I had not intended a 4th post in the series (part 1 is here) about whether genetics is 'metaphysical', and what that might mean in our search to understand biological causation. However, I just listened to a very good** discussion of the Copernican 'revolution' in understanding the movement we observe in the skies, and its relevance to scientific inference generally. That led me to write this follow-up.
Copernicus showed that viewing the Sun rather than the Earth as the center of the known universe seemed more natural and in some ways easier than the prior Ptolemaic system. Of course, the issues were deeper because they were relevant to theological explanations of existence, in which the Earth was the center of God's creation.
The Ptolemaic system that dated back to the classical era had led to the discovery that planets did not orbit the earth in simple circles; instead, to predict their position one had to invoke 'epicycles', short occasional small circular detours in planetary paths. By placing the Sun at the center of celestial motions, the Copernican system was somewhat simpler, though it had its own equivalent of epicycles and wasn't entirely more obvious. The important follow-up that did simplify things was Kepler's showing that the orbits were ellipses rather than circles. This was much easier and more natural, even if also imperfect**, and indeed Tycho Brahe had shown ways to make Earth-centered planetary predictions that basically matched those of Copernicus, by having the moon and planets circle the Earth but the Sun circle the Earth, in a sense salvaging a geocentric cosmos.
The BBC program's discussion concerned the fact that at some point, truth becomes as much philosophical as it is scientific. Matters of computational convenience were not necessarily about what view is 'true'. Indeed, we may never be able to know absolute truth, and indeed that concept may be inherently philosophical, as pointed out on the program by the philosopher of science Massimo Pigliucci. Thus, none of the competing planetary computational approaches necessarily need be 'true': each had its own level of complexity and limits of accuracy. These days science takes the heliocentric system as obviously 'true', and in particular, that theological assertions that the Earth is the center of the universe is wrong.

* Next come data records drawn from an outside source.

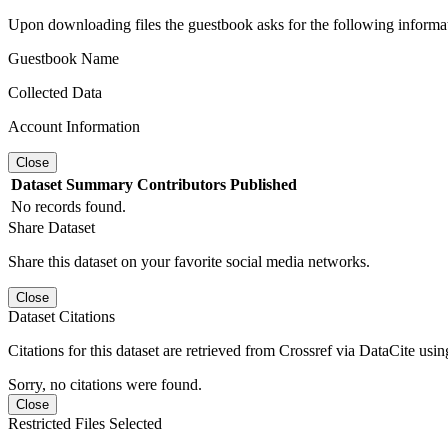
Upon downloading files the guestbook asks for the following informa
Guestbook Name
Collected Data
Account Information
Close
Dataset
Summary
Contributors
Published
No records found.
Share Dataset
Share this dataset on your favorite social media networks.
Close
Dataset Citations
Citations for this dataset are retrieved from Crossref via DataCite us
Sorry, no citations were found.
Close
Restricted Files Selected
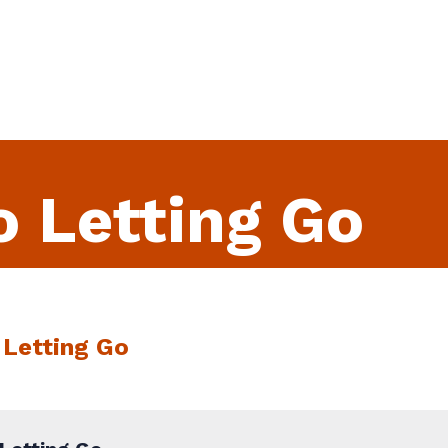
o Letting Go
 Letting Go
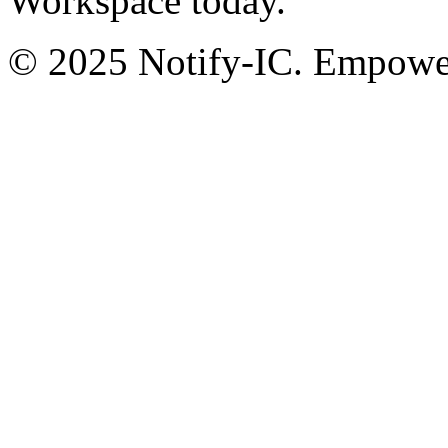
Workspace today.
© 2025 Notify-IC. Empoweri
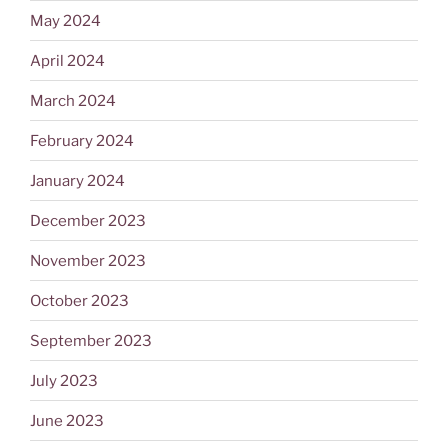
May 2024
April 2024
March 2024
February 2024
January 2024
December 2023
November 2023
October 2023
September 2023
July 2023
June 2023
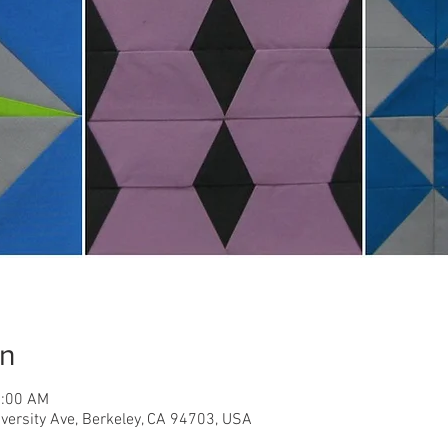
on
1:00 AM
iversity Ave, Berkeley, CA 94703, USA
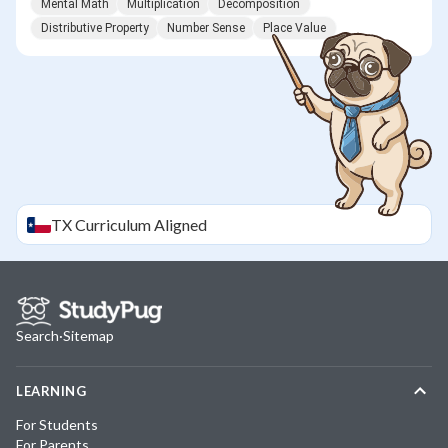
Mental Math
Multiplication
Decomposition
Distributive Property
Number Sense
Place Value
TX
Curriculum Aligned
Search
·
Sitemap
LEARNING
For Students
For Parents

More relevant to this post, however, I think that at some point every science becomes an axiomatic system, built upon terms and relationships that are defined but not examined or examinable in any further depth. In classical geometry, for example, such terms include 'point' or 'line', and I think that currently, the 'electron' is like that: it is not clearly a 'thing' nor a 'wave' and if it is 'energy' that, too, is something whose effect can be defined observationally but whose essence is not further explored. In a sense, the ultimate nature of these fundamentals is 'metaphysical' that is, is above the physical, something whose 'true' reality or essence we cannot see, at least in our current stage of a science.
Mathematics is an axiomatic system, based on entities like numbers and relationships like equality, addition, and so on. We deduce things from these primary entities or prove their relative properties, but we can go a very long way in physics and cosmology using mathematics and the various principles and assumptions that we currently make. We don't need to ask what an electron or electromagnetic wave 'is' in order to make precise use of it in building a model of physical existence, whether or not some day we will be able to probe such things more deeply.

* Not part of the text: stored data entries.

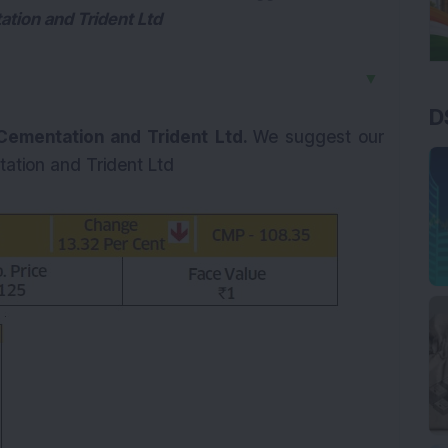
tion and Trident Ltd
▼
D
Cementation and Trident Ltd.
We suggest our
ation and Trident Ltd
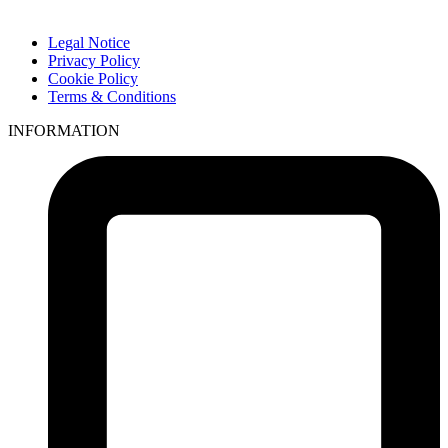
Legal Notice
Privacy Policy
Cookie Policy
Terms & Conditions
INFORMATION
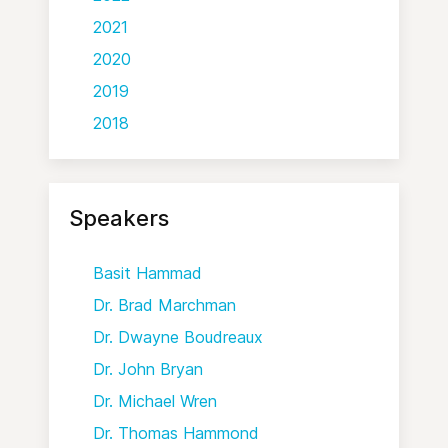
2021
2020
2019
2018
Speakers
Basit Hammad
Dr. Brad Marchman
Dr. Dwayne Boudreaux
Dr. John Bryan
Dr. Michael Wren
Dr. Thomas Hammond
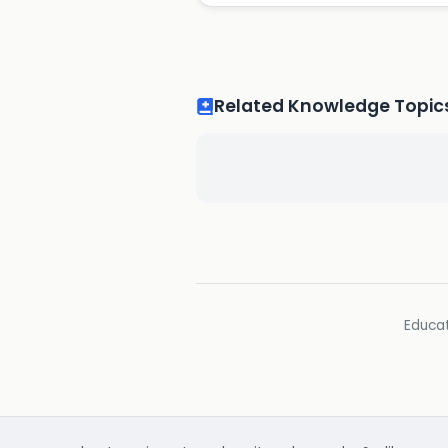
Related Knowledge Topic
Educat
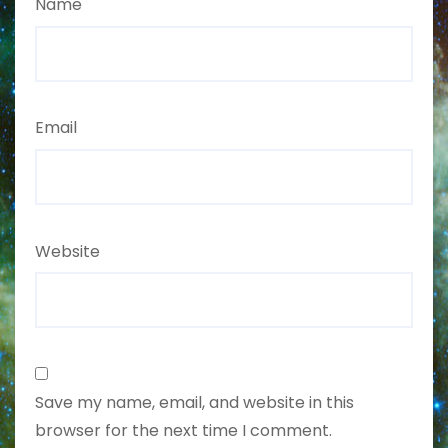
Name
Email
Website
Save my name, email, and website in this
browser for the next time I comment.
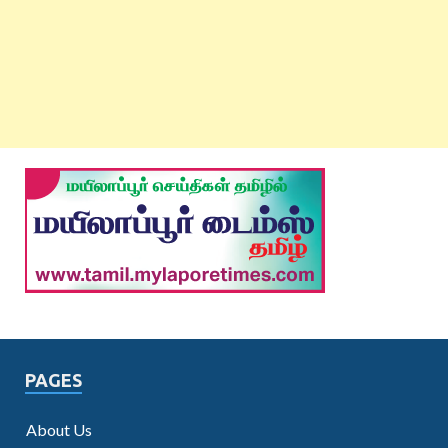
PAGES
About Us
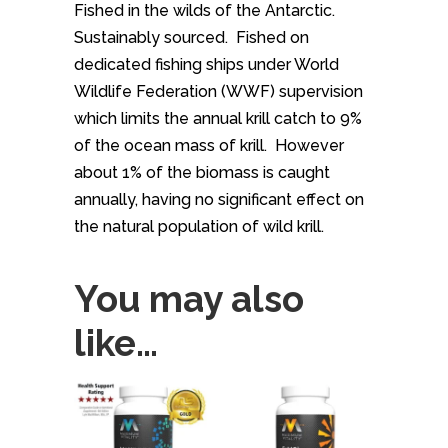
Fished in the wilds of the Antarctic.
Sustainably sourced. Fished on
dedicated fishing ships under World
Wildlife Federation (WWF) supervision
which limits the annual krill catch to 9%
of the ocean mass of krill. However
about 1% of the biomass is caught
annually, having no significant effect on
the natural population of wild krill.
You may also
like…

If this is the basis of science, isn't the same true of the biological equivalent of what are currently considered its primary 'things'--that is, 'genes'? I think not.
Genetics and metaphysics in a comparative context
In the previous posts in this series, I asked whether genetics (and by extension, evolution) was still essentially metaphysical. Since the term 'gene' (and its historical antecedents) was defined by observable facts, such as patterns of inheritance, it was assumed to be a real entity, even if nothing was known or, at the time, knowable about its essence. That was in the realm of speculation but, like electrons or geometrical points perhaps, it was at least assumed to be a kind of real 'thing' because it seemed to behave is if it were. But what kind of thing was purely speculative and at best indirectly supported by evidence of its putative causal result, the directly observable traits of organisms.
As we tried to explain in this series, the idea of a 'gene' historically grew out of Mendel's work with carefully selected traits in peas, which he chose specifically as being useful for plant improvement. The resulting metaphoric or metaphysical notion of life's primary causal element (at the time, perhaps, literally comparable to atomic 'elements'--indicated by Mendel's use of that word) led to a perhaps unprecedentedly productive research strategy, which yielded the discovery of RNA and DNA itself, that particular regions of DNA code for the structure of proteins.
However, to a much under-appreciated extent, that very success itself led us to discover that no 'gene'--no bit of DNA--acts on its own, that only sometimes is a given coding stretch used to produce a given protein because of context-specific variable exon usage; that the code only works when other types of DNA-based codes are used to control the expression of the gene; that the code is sometimes altered after transcription; and much, much more. Indeed, it seems very possible that important or even fundamental aspects of what DNA does remain unknown.
We've dealt with some of these issues in many other posts. In particular, the 'gene' is currently not a fundamental concept comparable to 'point', 'electron', 'square root', and so on. It is not something that is a fundamental, irreducible causal element whose internal nature or identity cannot be probed more deeply. Unlike points and electrons, not all genes are identical; indeed no two genes are. A gene is not a primary causal unit in the same sense. Earlier in this series we quoted a new suggested definition of 'gene' that makes this point by inadvertently being so useless that it might as well not have been suggested.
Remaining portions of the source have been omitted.